Work instruction: Beginning at the line that contains "요일제로 운영된다. 쿠폰 사용기한은 1차와 2차 모두 오" and ending at the last line of the records below, retype each line exactly and add nothing.

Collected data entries
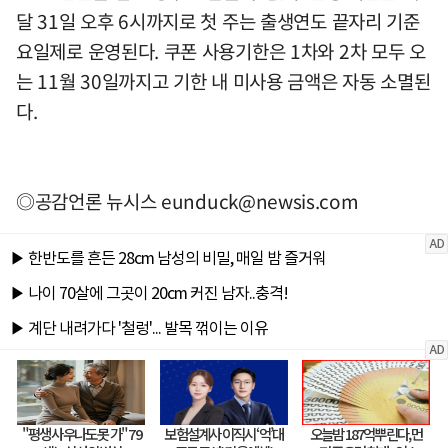
달 31일 오후 6시까지로 첫 주는 출생연도 끝자리 기준
요일제로 운영된다. 쿠폰 사용기한은 1차와 2차 모두 오
는 11월 30일까지고 기한 내 미사용 금액은 자동 소멸된
다.
◎공감언론 뉴시스
eunduck@newsis.com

Your solution:
요일제로 운영된다. 쿠폰 사용기한은 1차와 2차 모두 오
는 11월 30일까지고 기한 내 미사용 금액은 자동 소멸된
다.
◎공감언론 뉴시스
eunduck@newsis.com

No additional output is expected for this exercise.